What are the lines from the top of the entries below through the line containing "Cuối tập 3 là"? Return them exactly, both ends included, without the pictures.

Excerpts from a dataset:

──────

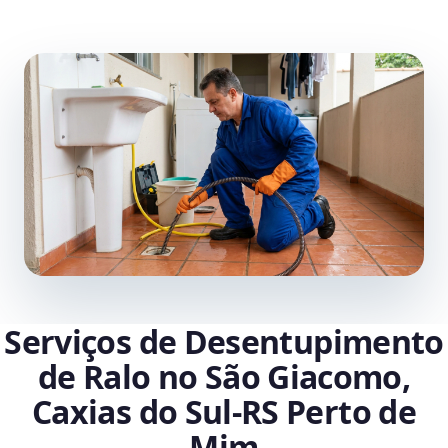
Serviços de Desentupimento
de Ralo no São Giacomo,
Caxias do Sul‑RS Perto de
Mim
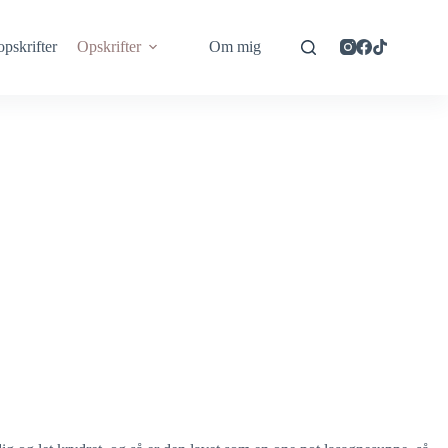
opskrifter
Opskrifter
Om mig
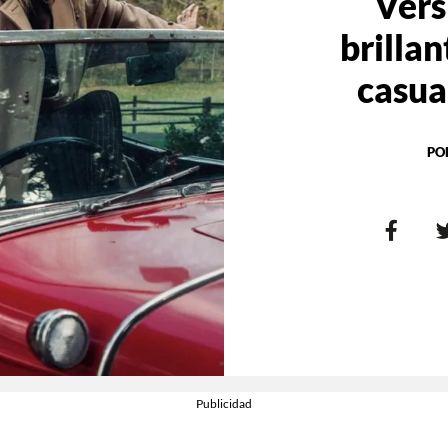
Vers
brillan
casua
PO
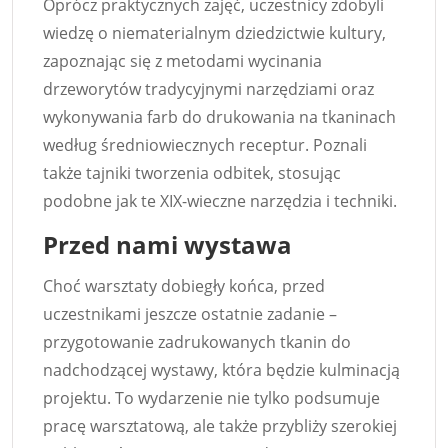
Oprócz praktycznych zajęć, uczestnicy zdobyli
wiedzę o niematerialnym dziedzictwie kultury,
zapoznając się z metodami wycinania
drzeworytów tradycyjnymi narzędziami oraz
wykonywania farb do drukowania na tkaninach
według średniowiecznych receptur. Poznali
także tajniki tworzenia odbitek, stosując
podobne jak te XIX-wieczne narzędzia i techniki.
Przed nami wystawa
Choć warsztaty dobiegły końca, przed
uczestnikami jeszcze ostatnie zadanie –
przygotowanie zadrukowanych tkanin do
nadchodzącej wystawy, która będzie kulminacją
projektu. To wydarzenie nie tylko podsumuje
pracę warsztatową, ale także przybliży szerokiej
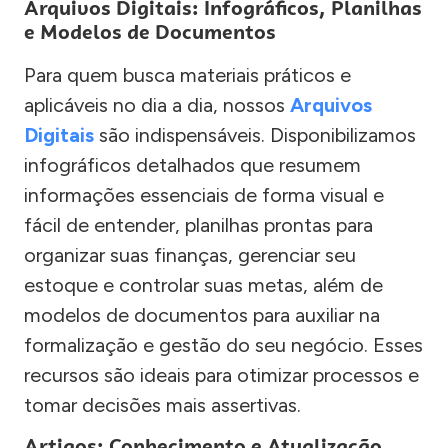
Arquivos Digitais: Infográficos, Planilhas
e Modelos de Documentos
Para quem busca materiais práticos e
aplicáveis no dia a dia, nossos
Arquivos
Digitais
são indispensáveis. Disponibilizamos
infográficos detalhados que resumem
informações essenciais de forma visual e
fácil de entender, planilhas prontas para
organizar suas finanças, gerenciar seu
estoque e controlar suas metas, além de
modelos de documentos para auxiliar na
formalização e gestão do seu negócio. Esses
recursos são ideais para otimizar processos e
tomar decisões mais assertivas.
Artigos: Conhecimento e Atualização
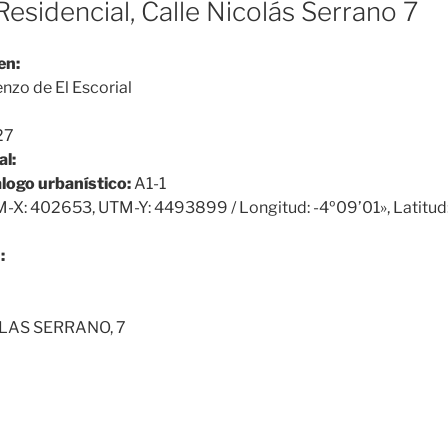
Residencial, Calle Nicolás Serrano 7
en:
nzo de El Escorial
27
al:
álogo urbanístico:
A1-1
-X: 402653, UTM-Y: 4493899 / Longitud: -4º09’01», Latitud
:
LAS SERRANO, 7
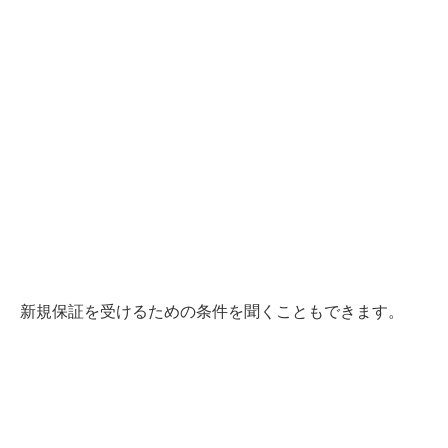
新規保証を受けるための条件を聞くこともできます。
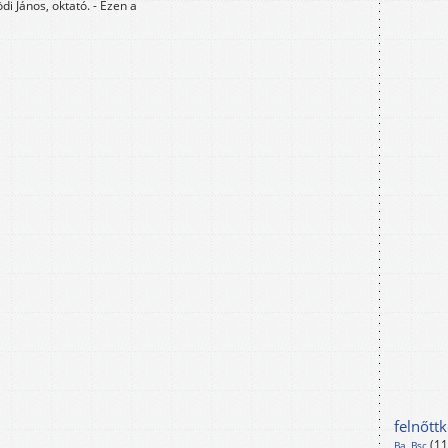
 János, oktató. - Ezen a
felnőtt
(1
Ba, Bsc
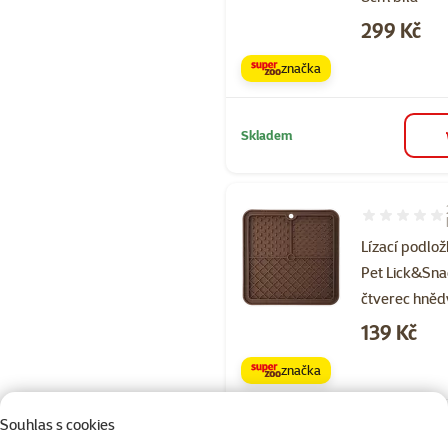
Cena
299 Kč
značka
Skladem
Hodnocení 80
Lízací podlož
Pet Lick&Sn
čtverec hněd
Cena
139 Kč
značka
Souhlas s cookies
Skladem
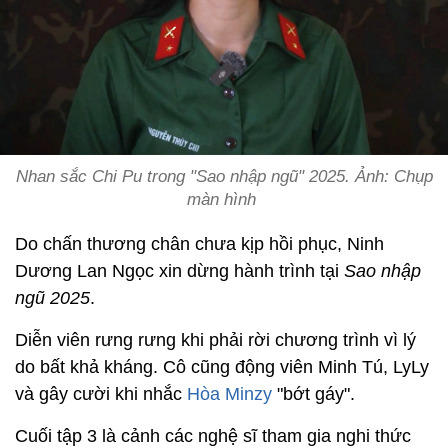
Nhan sắc Chi Pu trong "Sao nhập ngũ" 2025. Ảnh: Chụp
màn hình
Do chấn thương chân chưa kịp hồi phục, Ninh
Dương Lan Ngọc xin dừng hành trình tại
Sao nhập
ngũ 2025
.
Diễn viên rưng rưng khi phải rời chương trình vì lý
do bất khả kháng. Cô cũng động viên Minh Tú, LyLy
và gây cười khi nhắc
Hòa Minzy
"bớt gáy".
Cuối tập 3 là cảnh các nghệ sĩ tham gia nghi thức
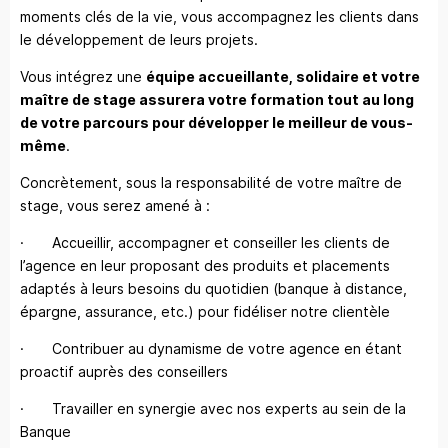
moments clés de la vie, vous accompagnez les clients dans
le développement de leurs projets.
Vous intégrez une
équipe accueillante, solidaire et votre
maître de stage assurera votre formation tout au long
de votre parcours pour développer le meilleur de vous-
même
.
Concrètement, sous la responsabilité de votre maître de
stage, vous serez amené à :
· Accueillir, accompagner et conseiller les clients de
l’agence en leur proposant des produits et placements
adaptés à leurs besoins du quotidien (banque à distance,
épargne, assurance, etc.) pour fidéliser notre clientèle
· Contribuer au dynamisme de votre agence en étant
proactif auprès des conseillers
· Travailler en synergie avec nos experts au sein de la
Banque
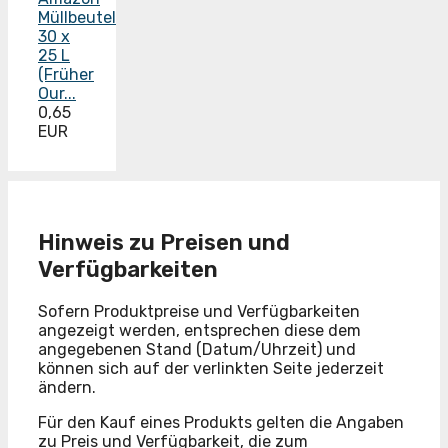
Müllbeutel
30 x
25 L
(Früher
Our...
0,65
EUR
Hinweis zu Preisen und
Verfügbarkeiten
Sofern Produktpreise und Verfügbarkeiten
angezeigt werden, entsprechen diese dem
angegebenen Stand (Datum/Uhrzeit) und
können sich auf der verlinkten Seite jederzeit
ändern.
Für den Kauf eines Produkts gelten die Angaben
zu Preis und Verfügbarkeit, die zum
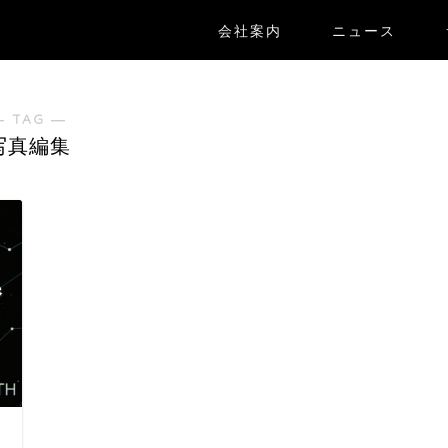
会社案内
ニュース
― TAG ―
写真編集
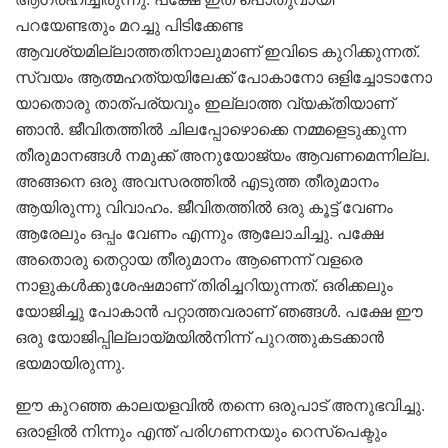
പറയേണ്ടതും മറച്ചു പിടിക്കേണ്ട
ആവശ്യമില്ലാത്തതിനാലുമാണ് ഇവിടെ കുറിക്കുന്നത്.
സ്വയം ആത്മഹത്യയിലേക്ക് പോകാനോ ഒളിച്ചോടാനോ
യാതൊരു താത്പര്യവും ഇല്ലാത്ത വ്യക്തിയാണ്
ഞാന്‍. ജീവിതത്തില്‍ ചിലപ്പോഴൊക്കെ നമ്മളെടുക്കുന്ന
തീരുമാനങ്ങള്‍ നമുക്ക് അനുയോജ്യം ആവണമെന്നില്ല.
അങ്ങനെ ഒരു അവസരത്തില്‍ എടുത്ത തീരുമാനം
ആയിരുന്നു വിവാഹം. ജീവിതത്തില്‍ ഒരു കൂട്ട് വേണം
ആരേലും ഒപ്പം വേണം എന്നും ആലോചിച്ചു. പക്ഷേ
അതൊരു തെറ്റായ തീരുമാനം ആണെന്ന് വളരെ
നാളുകള്‍ക്കുശേഷമാണ് തിരിച്ചറിയുന്നത്. ഒരിക്കലും
യോജിച്ചു പോകാന്‍ പറ്റാത്തവരാണ് ഞങ്ങള്‍. പക്ഷേ ഈ
ഒരു യോജിപ്പില്ലായ്മയില്‍നിന്ന് പുറത്തുകടക്കാന്‍
ഭയമായിരുന്നു.
ഈ കുറഞ്ഞ കാലയളവില്‍ തന്നെ ഒരുപാട് അനുഭവിച്ചു.
ഒരാളില്‍ നിന്നും എന്ത് പരിഗണനയും റെസ്‌പെക്ടും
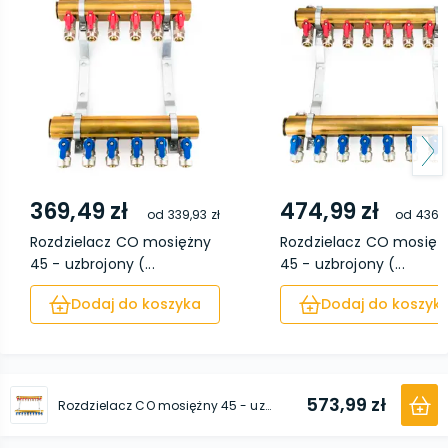
369,49 zł
474,99 zł
od
339,93 zł
od
436,9
Rozdzielacz CO mosiężny
Rozdzielacz CO mosięż
45 - uzbrojony (...
45 - uzbrojony (...
Dodaj do koszyka
Dodaj do koszyk
573,99 zł
Rozdzielacz CO mosiężny 45 - uzbrojony (zaworki pex, odpowietrzniki na kluczyk) 10 obwodów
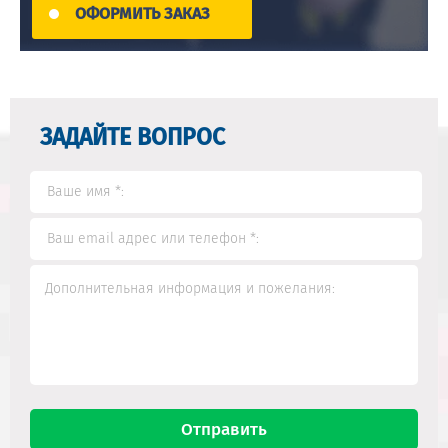
ОФОРМИТЬ ЗАКАЗ
ЗАДАЙТЕ ВОПРОС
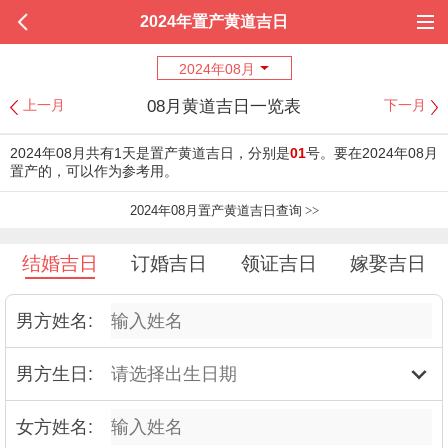
2024年置产黄道吉日
2024年08月
08月黄道吉日一览表
上一月
下一月
2024年08月共有1天是置产黄道吉日，分别是
01
号。要在2024年08月
置产的，可以作为参考用。
2024年08月置产黄道吉日查询
>>
结婚吉日
订婚吉日
领证吉日
嫁娶吉日
男方姓名:
男方生日:
女方姓名:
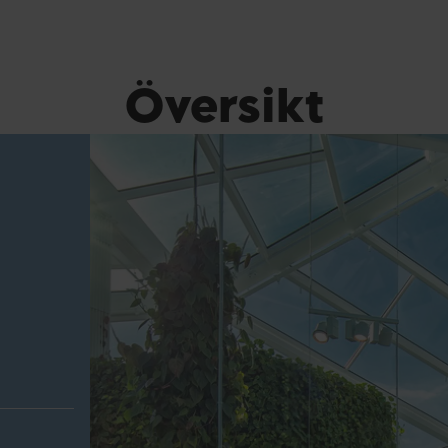
Översikt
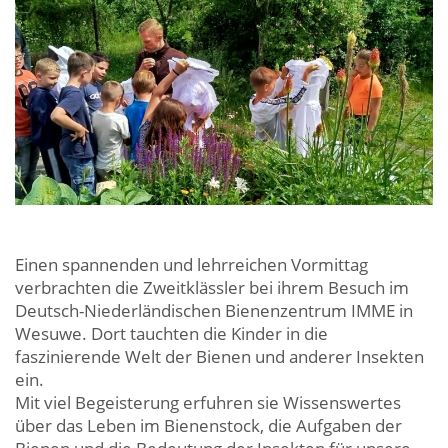
Einen spannenden und lehrreichen Vormittag
verbrachten die Zweitklässler bei ihrem Besuch im
Deutsch-Niederländischen Bienenzentrum IMME in
Wesuwe. Dort tauchten die Kinder in die
faszinierende Welt der Bienen und anderer Insekten
ein.
Mit viel Begeisterung erfuhren sie Wissenswertes
über das Leben im Bienenstock, die Aufgaben der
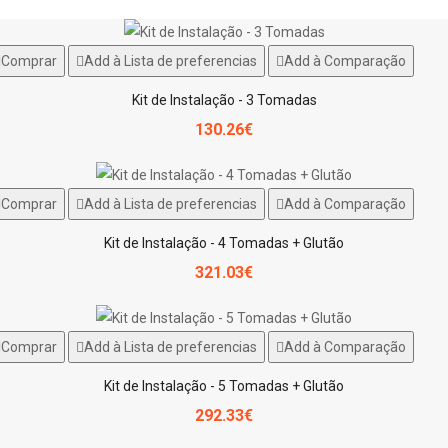
Comprar
Add à Lista de preferencias
Add à Comparação
Kit de Instalação - 3 Tomadas
130.26€
Comprar
Add à Lista de preferencias
Add à Comparação
Kit de Instalação - 4 Tomadas + Glutão
321.03€
Comprar
Add à Lista de preferencias
Add à Comparação
Kit de Instalação - 5 Tomadas + Glutão
292.33€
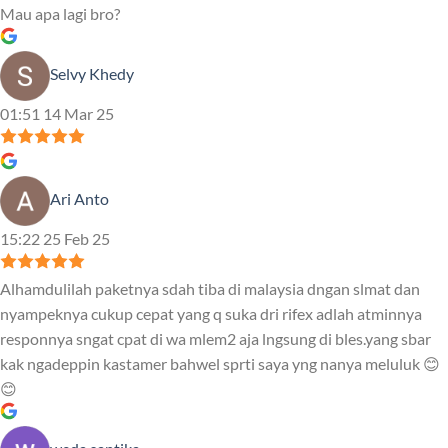
Mau apa lagi bro?
Selvy Khedy
01:51 14 Mar 25
Ari Anto
15:22 25 Feb 25
Alhamdulilah paketnya sdah tiba di malaysia dngan slmat dan
nyampeknya cukup cepat yang q suka dri rifex adlah atminnya
responnya sngat cpat di wa mlem2 aja lngsung di bles.yang sbar
kak ngadeppin kastamer bahwel sprti saya yng nanya meluluk 😊
😊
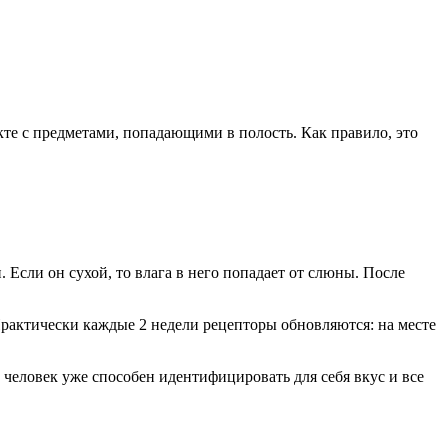
те с предметами, попадающими в полость. Как правило, это
 Если он сухой, то влага в него попадает от слюны. После
Практически каждые 2 недели рецепторы обновляются: на месте
человек уже способен идентифицировать для себя вкус и все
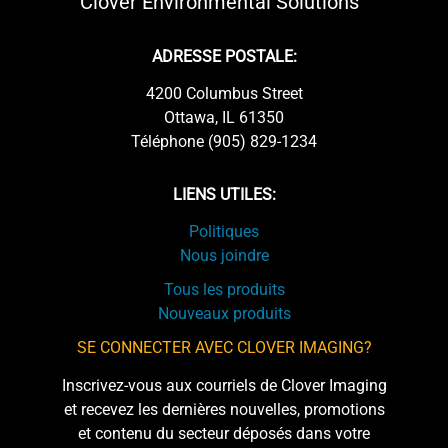
Clover Environmental Solutions
ADRESSE POSTALE:
4200 Columbus Street
Ottawa, IL 61350
Téléphone (905) 829-1234
LIENS UTILES:
Politiques
Nous joindre
Tous les produits
Nouveaux produits
SE CONNECTER AVEC CLOVER IMAGING?
Inscrivez-vous aux courriels de Clover Imaging
et recevez les dernières nouvelles, promotions
et contenu du secteur déposés dans votre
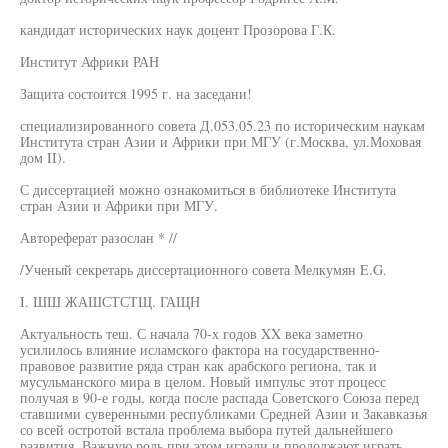
кандидат исторических наук доцент Прозорова Г.К.
Институт Африки РАН
Защита состоится 1995 г. на заседани!
специализированного совета Д.053.05.23 по историческим наукам
Института стран Азии и Африки при МГУ (г.Москва, ул.Моховая
дом II).
С диссертацией можно ознакомиться в библиотеке Института
стран Азии и Африки при МГУ.
Автореферат разослан * //
/Ученый секретарь диссертационного совета Мелкумян E.G.
I. ШШ ЖАШСТСТЩ. ГАЩН
Актуальность теш. С начала 70-х годов XX века заметно
усилилось влияние исламского фактора на государственно-
правовое развитие ряда стран как арабского региона, так и
мусульманского мира в целом. Новый импульс этот процесс
получая в 90-е годы, когда после распада Советского Союза перед
ставшими суверенными республиками Средней Азии и Закавказья
со всей остротой встала проблема выбора путей дальнейшего
развития. Важную роль при этом играли и продолжают играть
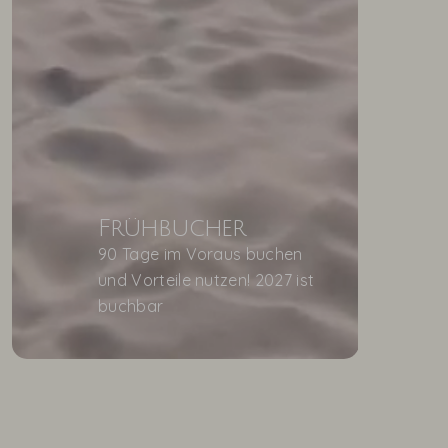
Frühbucher
90 Tage im Voraus buchen
und Vorteile nutzen! 2027 ist
buchbar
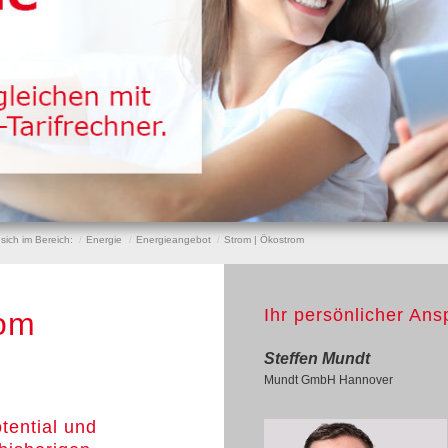
 sich im Bereich:
Energie
Energieangebot
Strom | Ökostrom
Ihr persönlicher Ans
rom
Steffen Mundt
Mundt GmbH Hannover
tential und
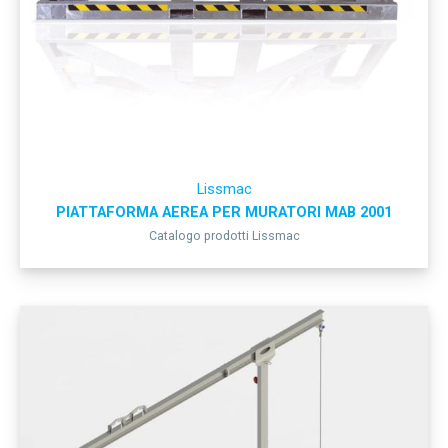
Lissmac
PIATTAFORMA AEREA PER MURATORI MAB 2001
Catalogo prodotti Lissmac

──────

_Problem solution_
Serviços de Desentupimento
de Ralo no São Giacomo,
Caxias do Sul‑RS Perto de
Mim
opskrifter
Opskrifter
Om mig
Vers
brillan
casua
PO
Oprócz praktycznych zajęć, uczestnicy zdobyli
wiedzę o niematerialnym dziedzictwie kultury,
zapoznając się z metodami wycinania
drzeworytów tradycyjnymi narzędziami oraz
wykonywania farb do drukowania na tkaninach
według średniowiecznych receptur. Poznali
także tajniki tworzenia odbitek, stosując
podobne jak te XIX-wieczne narzędzia i techniki.
Przed nami wystawa
Choć warsztaty dobiegły końca, przed
uczestnikami jeszcze ostatnie zadanie –
przygotowanie zadrukowanych tkanin do
nadchodzącej wystawy, która będzie kulminacją
projektu. To wydarzenie nie tylko podsumuje
pracę warsztatową, ale także przybliży szerokiej
Arquivos Digitais: Infográficos, Planilhas
e Modelos de Documentos
Para quem busca materiais práticos e
aplicáveis no dia a dia, nossos
Arquivos
Digitais
são indispensáveis. Disponibilizamos
infográficos detalhados que resumem
informações essenciais de forma visual e
fácil de entender, planilhas prontas para
organizar suas finanças, gerenciar seu
estoque e controlar suas metas, além de
modelos de documentos para auxiliar na
formalização e gestão do seu negócio. Esses
recursos são ideais para otimizar processos e
tomar decisões mais assertivas.
Artigos: Conhecimento e Atualização
Residencial, Calle Nicolás Serrano 7
en:
nzo de El Escorial
27
al:
álogo urbanístico:
A1-1
-X: 402653, UTM-Y: 4493899 / Longitud: -4º09’01», Latitud
:
LAS SERRANO, 7
新規保証を受けるための条件を聞くこともできます。
 János, oktató. - Ezen a
felnőtt
(1
Ba, Bsc
Cena
299 Kč
značka
Skladem
Hodnocení 80
Lízací podlož
Pet Lick&Sn
čtverec hněd
Cena
139 Kč
značka
Souhlas s cookies
Skladem
Nhan sắc Chi Pu trong "Sao nhập ngũ" 2025. Ảnh: Chụp
màn hình
Do chấn thương chân chưa kịp hồi phục, Ninh
Dương Lan Ngọc xin dừng hành trình tại
Sao nhập
ngũ 2025
.
Diễn viên rưng rưng khi phải rời chương trình vì lý
do bất khả kháng. Cô cũng động viên Minh Tú, LyLy
và gây cười khi nhắc
Hòa Minzy
"bớt gáy".
Cuối tập 3 là cảnh các nghệ sĩ tham gia nghi thức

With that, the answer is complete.